Rendered page images:
§ §
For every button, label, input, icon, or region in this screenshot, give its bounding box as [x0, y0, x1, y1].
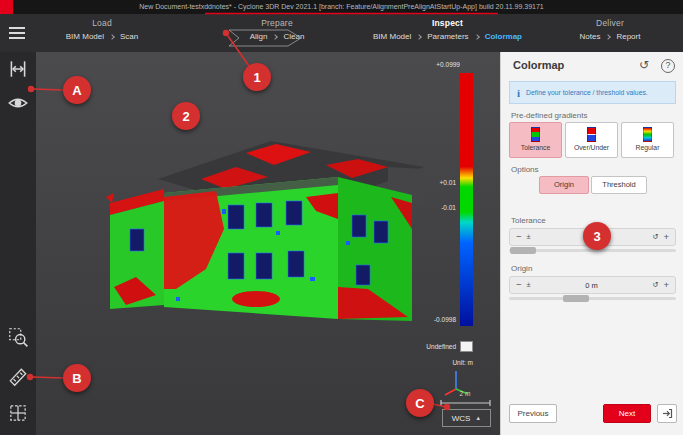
tolerance-slider-handle[interactable]	[510, 247, 536, 254]
app-logo	[0, 0, 13, 14]
origin-value[interactable]: 0 m	[536, 281, 647, 290]
step-parameters[interactable]: Parameters	[427, 32, 468, 41]
step-inspect-bim-model[interactable]: BIM Model	[373, 32, 411, 41]
gradient-label: Over/Under	[566, 144, 617, 151]
minus-button[interactable]: −	[516, 280, 522, 290]
plus-button[interactable]: +	[663, 232, 669, 242]
window-title: New Document-testxddnotes* - Cyclone 3DR…	[139, 3, 544, 10]
annotation-badge-c: C	[406, 389, 434, 417]
origin-slider-handle[interactable]	[563, 295, 589, 302]
group-label-inspect: Inspect	[360, 18, 535, 28]
tolerance-label: Tolerance	[511, 216, 546, 225]
chevron-right-icon	[606, 34, 612, 40]
fine-step-icon[interactable]: ±	[527, 281, 531, 289]
colormap-scale-bar	[460, 73, 473, 326]
options-label: Options	[511, 165, 539, 174]
visibility-eye-icon[interactable]	[7, 92, 29, 114]
step-report[interactable]: Report	[616, 32, 640, 41]
previous-button[interactable]: Previous	[509, 404, 557, 423]
tolerance-gradient-icon	[531, 127, 540, 142]
plus-button[interactable]: +	[663, 280, 669, 290]
annotation-badge-a: A	[63, 76, 91, 104]
measure-icon[interactable]	[7, 366, 29, 388]
group-label-deliver: Deliver	[545, 18, 675, 28]
scale-bar-label: 2 m	[440, 390, 490, 397]
mode-threshold-button[interactable]: Threshold	[591, 176, 647, 194]
next-button[interactable]: Next	[603, 404, 651, 423]
align-views-icon[interactable]	[7, 58, 29, 80]
over-under-gradient-icon	[587, 127, 596, 142]
ribbon-group-inspect: Inspect BIM Model Parameters Colormap	[360, 14, 535, 52]
colormap-min-label: -0.0998	[412, 316, 456, 323]
menu-icon[interactable]	[9, 27, 25, 39]
colormap-undefined-label: Undefined	[388, 343, 456, 350]
group-label-load: Load	[34, 18, 170, 28]
align-step-highlight	[228, 29, 304, 47]
ribbon-group-load: Load BIM Model Scan	[34, 14, 170, 52]
origin-stepper: − ± 0 m ↺ +	[509, 276, 676, 294]
annotation-badge-3: 3	[583, 222, 611, 250]
gradient-tolerance-button[interactable]: Tolerance	[509, 122, 562, 158]
info-icon: i	[517, 87, 520, 99]
reset-icon[interactable]: ↺	[652, 233, 658, 241]
fine-step-icon[interactable]: ±	[527, 233, 531, 241]
reset-icon[interactable]: ↺	[652, 281, 658, 289]
house-model-colormap	[106, 137, 428, 352]
group-label-prepare: Prepare	[212, 18, 342, 28]
predefined-gradients-label: Pre-defined gradients	[511, 111, 588, 120]
chevron-right-icon	[416, 34, 422, 40]
chevron-right-icon	[474, 34, 480, 40]
scale-bar	[440, 399, 492, 408]
colormap-unit-label: Unit: m	[420, 359, 473, 366]
gradient-over-under-button[interactable]: Over/Under	[565, 122, 618, 158]
zoom-region-icon[interactable]	[7, 326, 29, 348]
step-load-scan[interactable]: Scan	[120, 32, 138, 41]
origin-label: Origin	[511, 264, 532, 273]
annotation-badge-1: 1	[243, 63, 271, 91]
regular-gradient-icon	[643, 127, 652, 142]
gradient-label: Tolerance	[510, 144, 561, 151]
panel-title: Colormap	[513, 59, 564, 71]
viewport-toolbar	[0, 52, 36, 435]
title-bar: New Document-testxddnotes* - Cyclone 3DR…	[0, 0, 683, 14]
gradient-regular-button[interactable]: Regular	[621, 122, 674, 158]
mode-origin-button[interactable]: Origin	[539, 176, 589, 194]
colormap-upper-label: +0.01	[416, 179, 456, 186]
colormap-lower-label: -0.01	[416, 204, 456, 211]
history-icon[interactable]: ↺	[639, 58, 649, 72]
cyclone-3dr-window: New Document-testxddnotes* - Cyclone 3DR…	[0, 0, 683, 435]
annotation-badge-b: B	[63, 364, 91, 392]
ribbon-group-deliver: Deliver Notes Report	[545, 14, 675, 52]
gradient-label: Regular	[622, 144, 673, 151]
info-banner: i Define your tolerance / threshold valu…	[509, 81, 676, 104]
wcs-dropdown[interactable]: WCS ▲	[442, 409, 491, 427]
colormap-max-label: +0.0999	[416, 61, 460, 68]
annotation-badge-2: 2	[172, 102, 200, 130]
step-notes[interactable]: Notes	[580, 32, 601, 41]
minus-button[interactable]: −	[516, 232, 522, 242]
info-text: Define your tolerance / threshold values…	[526, 89, 648, 96]
wcs-label: WCS	[452, 414, 471, 423]
help-icon[interactable]: ?	[661, 59, 675, 73]
origin-slider[interactable]	[509, 297, 676, 300]
dropdown-up-icon: ▲	[475, 415, 481, 421]
export-icon[interactable]	[657, 404, 677, 423]
chevron-right-icon	[109, 34, 115, 40]
viewport-3d[interactable]: +0.0999 +0.01 -0.01 -0.0998 Undefined Un…	[36, 52, 500, 435]
undefined-color-swatch[interactable]	[460, 341, 473, 352]
workflow-ribbon: Load BIM Model Scan Prepare Align Clean …	[0, 14, 683, 52]
step-load-bim-model[interactable]: BIM Model	[66, 32, 104, 41]
step-colormap[interactable]: Colormap	[485, 32, 522, 41]
clipping-box-icon[interactable]	[7, 402, 29, 424]
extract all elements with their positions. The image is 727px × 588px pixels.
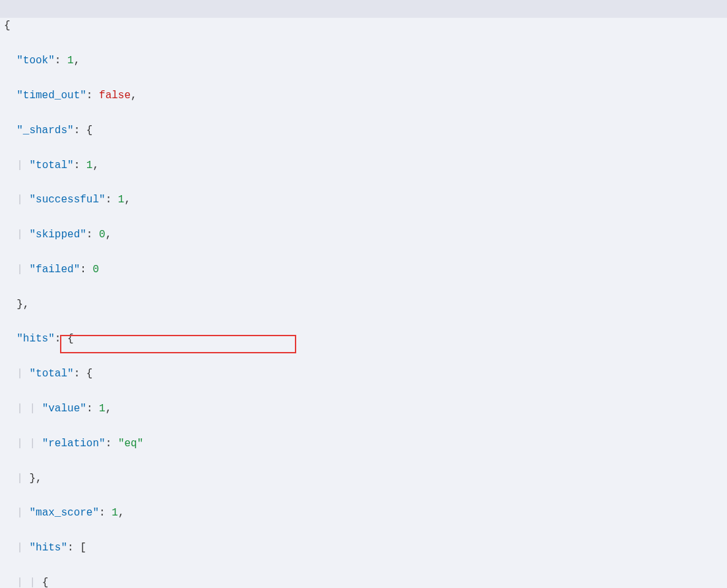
key-shards-successful: successful bbox=[36, 194, 99, 206]
value-hits-total-relation: eq bbox=[124, 438, 137, 450]
key-shards-skipped: skipped bbox=[36, 229, 80, 241]
key-shards: _shards bbox=[23, 125, 67, 136]
key-hits-total-relation: relation bbox=[48, 438, 99, 450]
value-shards-failed: 0 bbox=[92, 264, 99, 276]
value-max-score: 1 bbox=[111, 507, 118, 519]
key-hits-total-value: value bbox=[48, 403, 80, 415]
key-shards-failed: failed bbox=[36, 264, 74, 276]
key-hits-total: total bbox=[36, 368, 67, 380]
value-shards-skipped: 0 bbox=[99, 229, 106, 241]
key-shards-total: total bbox=[36, 160, 67, 171]
value-took: 1 bbox=[67, 55, 74, 67]
value-timed-out: false bbox=[99, 90, 131, 102]
key-took: took bbox=[23, 55, 48, 67]
key-hits-array: hits bbox=[36, 542, 61, 554]
key-timed-out: timed_out bbox=[23, 90, 80, 102]
json-response-viewer: { "took": 1, "timed_out": false, "_shard… bbox=[0, 0, 727, 588]
json-code-block[interactable]: { "took": 1, "timed_out": false, "_shard… bbox=[0, 0, 727, 588]
key-max-score: max_score bbox=[36, 507, 92, 519]
value-hits-total-value: 1 bbox=[99, 403, 106, 415]
key-hits: hits bbox=[23, 333, 48, 345]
§ §
Try it:
Where the word "Document" appears in a line of the entries, copy that line.

Answer area:
window-title: New Document-testxddnotes* - Cyclone 3DR…	[139, 3, 544, 10]
title-bar: New Document-testxddnotes* - Cyclone 3DR…	[0, 0, 683, 14]
cyclone-3dr-window: New Document-testxddnotes* - Cyclone 3DR…	[0, 0, 683, 435]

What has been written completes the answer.